My favorite parts of The Met are the decorative arts exhibits and the modern/contemporary art exhibits. I did take the time to peek around the African Art exhibit today - I saw some really cool African textile pieces.
I have a thing for the Art Deco and Art Nouveau movements, so I was really excited to see some decorative objects from those eras; jewelry, textiles, and a really cool cigarette holder! I'm not a smoker, but if I were I would definitely have a chic cigarette case! There was this really, really gorgeous ceramic fireplace surround. It was super-intricate with very rich, deep color tones. I imagine that it cost a huge fortune to create. If only I had an interior design client daring (and wealthy!!) enough to choose something like this!
Another favorite gem was this really small, blink-and-you-miss-it Fabergé exhibit. I was really excited to see a Fabergé Lily of the Valley piece - it is absolutely perfect for a branding project I'm working on for a client!
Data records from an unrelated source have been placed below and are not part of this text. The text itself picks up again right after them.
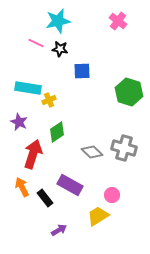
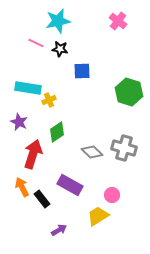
black rectangle: moved 3 px left, 1 px down
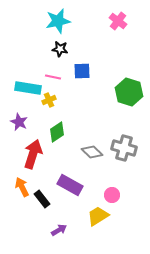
pink line: moved 17 px right, 34 px down; rotated 14 degrees counterclockwise
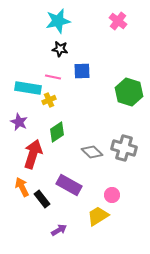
purple rectangle: moved 1 px left
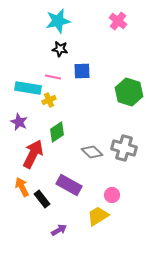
red arrow: rotated 8 degrees clockwise
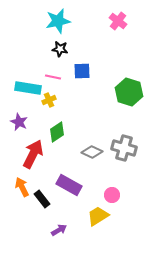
gray diamond: rotated 20 degrees counterclockwise
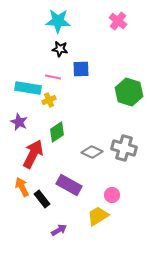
cyan star: rotated 15 degrees clockwise
blue square: moved 1 px left, 2 px up
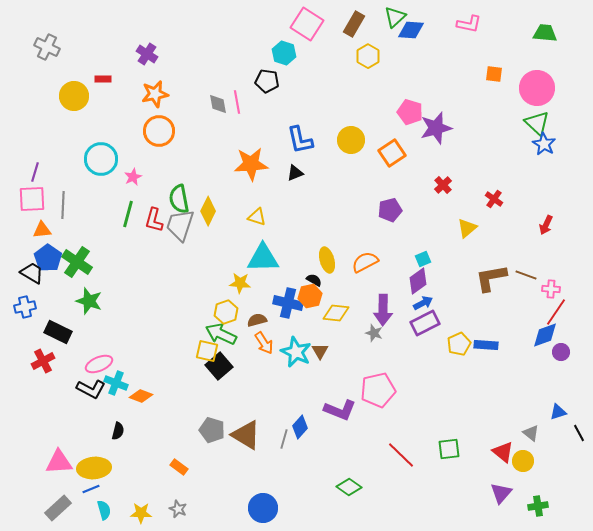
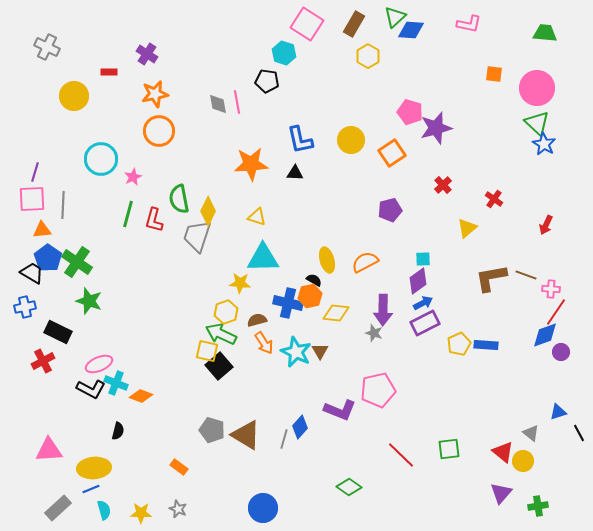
red rectangle at (103, 79): moved 6 px right, 7 px up
black triangle at (295, 173): rotated 24 degrees clockwise
gray trapezoid at (180, 225): moved 17 px right, 11 px down
cyan square at (423, 259): rotated 21 degrees clockwise
pink triangle at (59, 462): moved 10 px left, 12 px up
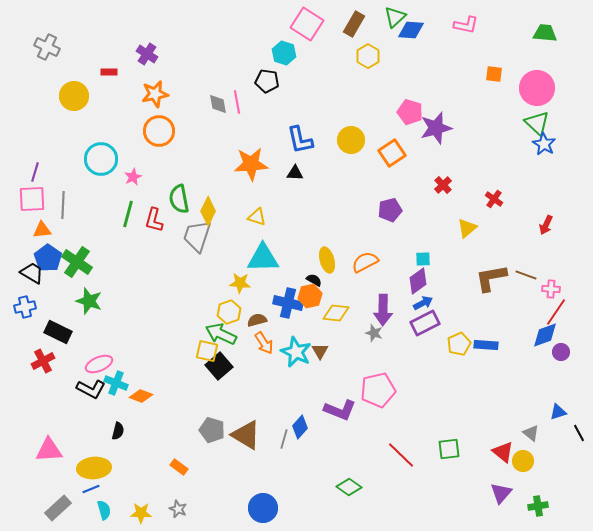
pink L-shape at (469, 24): moved 3 px left, 1 px down
yellow hexagon at (226, 312): moved 3 px right
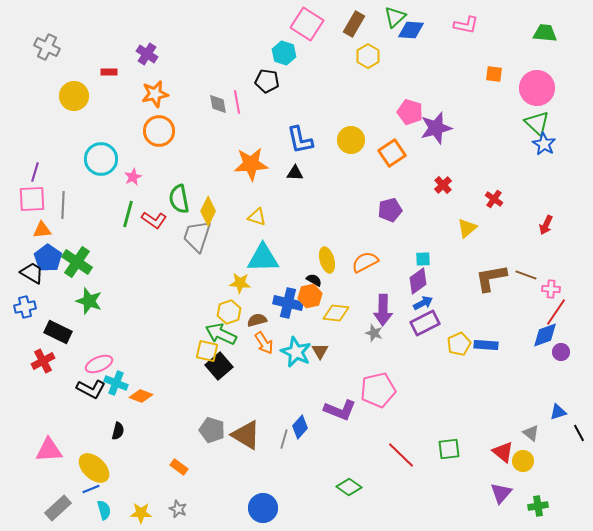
red L-shape at (154, 220): rotated 70 degrees counterclockwise
yellow ellipse at (94, 468): rotated 48 degrees clockwise
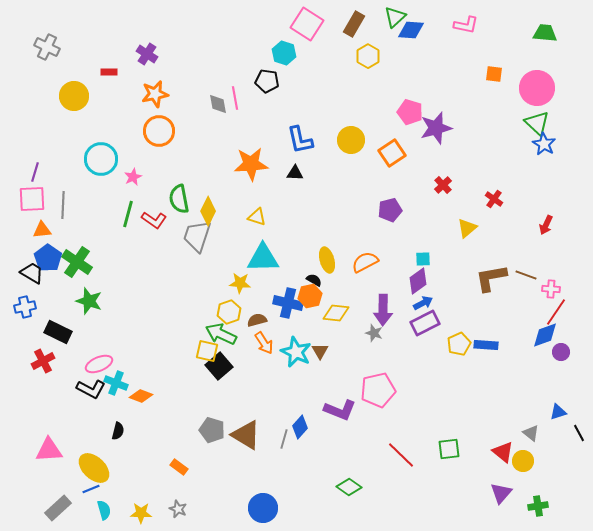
pink line at (237, 102): moved 2 px left, 4 px up
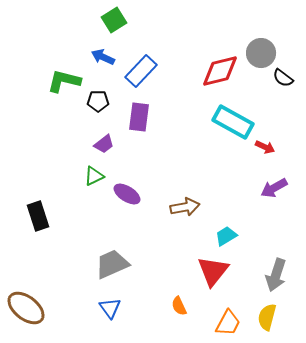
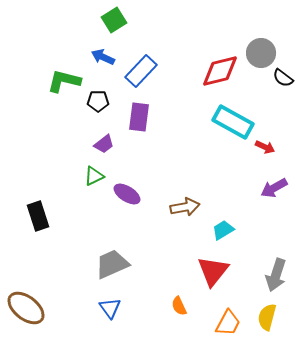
cyan trapezoid: moved 3 px left, 6 px up
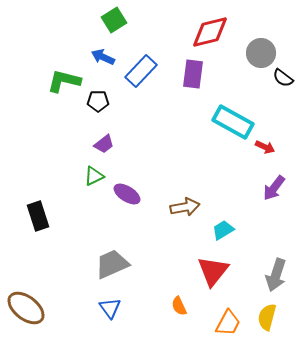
red diamond: moved 10 px left, 39 px up
purple rectangle: moved 54 px right, 43 px up
purple arrow: rotated 24 degrees counterclockwise
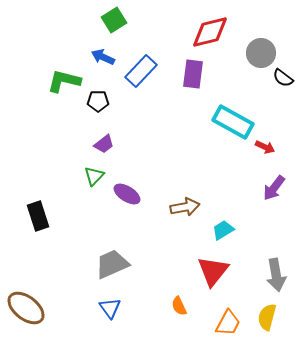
green triangle: rotated 20 degrees counterclockwise
gray arrow: rotated 28 degrees counterclockwise
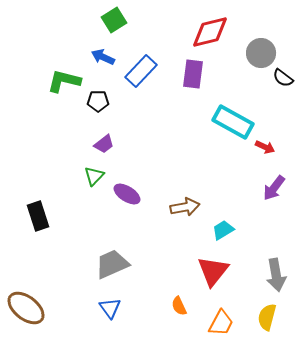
orange trapezoid: moved 7 px left
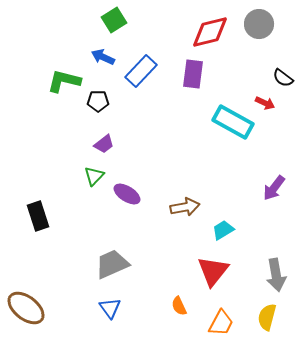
gray circle: moved 2 px left, 29 px up
red arrow: moved 44 px up
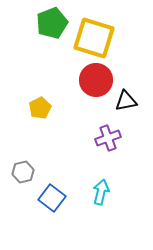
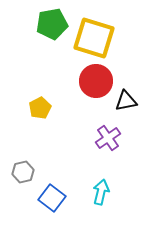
green pentagon: moved 1 px down; rotated 12 degrees clockwise
red circle: moved 1 px down
purple cross: rotated 15 degrees counterclockwise
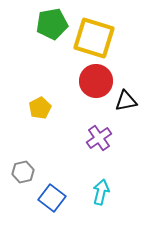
purple cross: moved 9 px left
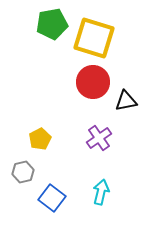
red circle: moved 3 px left, 1 px down
yellow pentagon: moved 31 px down
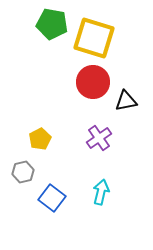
green pentagon: rotated 20 degrees clockwise
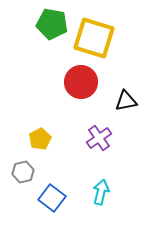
red circle: moved 12 px left
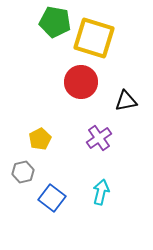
green pentagon: moved 3 px right, 2 px up
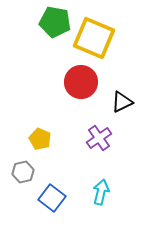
yellow square: rotated 6 degrees clockwise
black triangle: moved 4 px left, 1 px down; rotated 15 degrees counterclockwise
yellow pentagon: rotated 20 degrees counterclockwise
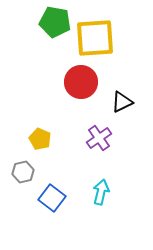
yellow square: moved 1 px right; rotated 27 degrees counterclockwise
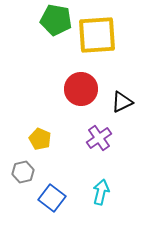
green pentagon: moved 1 px right, 2 px up
yellow square: moved 2 px right, 3 px up
red circle: moved 7 px down
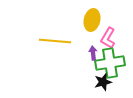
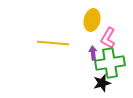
yellow line: moved 2 px left, 2 px down
black star: moved 1 px left, 1 px down
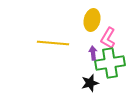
black star: moved 12 px left
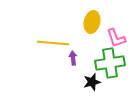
yellow ellipse: moved 2 px down
pink L-shape: moved 8 px right; rotated 50 degrees counterclockwise
purple arrow: moved 20 px left, 5 px down
black star: moved 2 px right, 1 px up
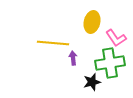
pink L-shape: rotated 15 degrees counterclockwise
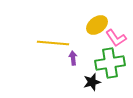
yellow ellipse: moved 5 px right, 3 px down; rotated 40 degrees clockwise
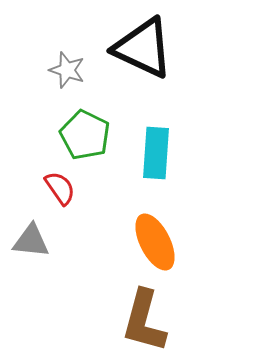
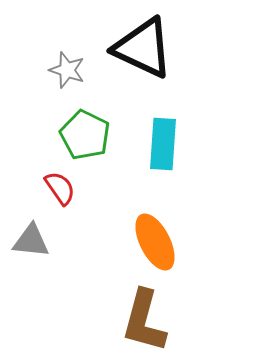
cyan rectangle: moved 7 px right, 9 px up
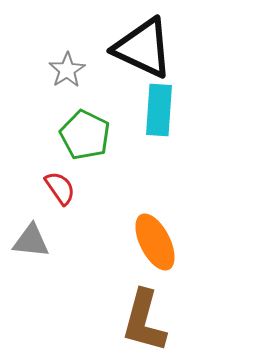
gray star: rotated 21 degrees clockwise
cyan rectangle: moved 4 px left, 34 px up
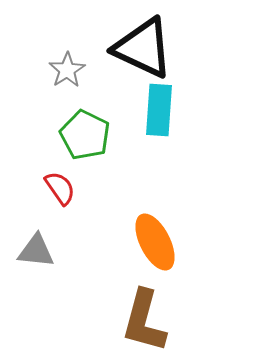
gray triangle: moved 5 px right, 10 px down
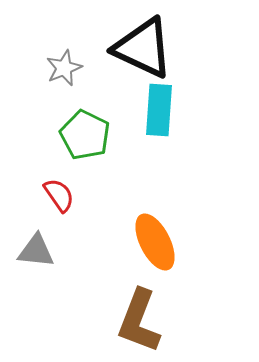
gray star: moved 3 px left, 2 px up; rotated 9 degrees clockwise
red semicircle: moved 1 px left, 7 px down
brown L-shape: moved 5 px left; rotated 6 degrees clockwise
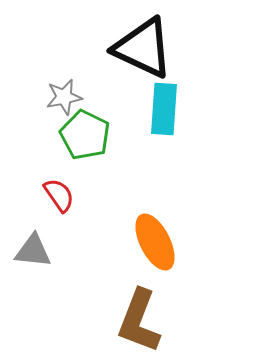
gray star: moved 29 px down; rotated 12 degrees clockwise
cyan rectangle: moved 5 px right, 1 px up
gray triangle: moved 3 px left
When you enter the American Wing atrium, there's a facade of a grand Federal house. I'd never seen this part of the Met before so I curiously wandered in, and it happened to be the best part! All American decorative arts exhibits from the past 250 years. The Haverhill Room was a favorite. I was really excited and intrigued by how contemporary some of these 200-year-old furniture pieces and details look.
Then I got to the Shaker room. Woof. Going from an overload of gorgeous textiles, ornate draping, gilded accessories, and fine finishes to the Shaker room was a totally startling contrast. This room was large but austere - it felt cold and frankly, pretty depressing. The Shakers were very religious and eschewed any sort of decoration or ornament to their furniture and surroundings. Their furniture was for practical use only - it was all very well made and quite innovative, but it wasn't designed to be interesting or pretty. I got the feeling that I would be a TERRIBLE Shaker!
Honestly, I skipped most of the European painting exhibits. I got pretty tired, and was more drawn to the unique and interesting contemporary gallery than the huge European portraits and still life paintings.
The contemporary gallery at The Met is a nice little sampling - obviously nowhere near as expansive or interesting as MOMA's, which is about 30 blocks south on 53rd Street (if you go to MOMA, walk to Momofoku Ma Peche for a drink - see if they still have the Apple Bottom!). It wasn't until an art history class in college that I started to "get" contemporary art, and now it's fun to learn about it and appreciate it. Julian Lethbridge's large-scale oil painting was my favorite in this entire gallery - inspired by another favorite artist, Piet Mondrian, and so gorgeously full of life and textures.
All-in-all it was a great little afternoon spent at the museum, and I look forward to going back to explore it more!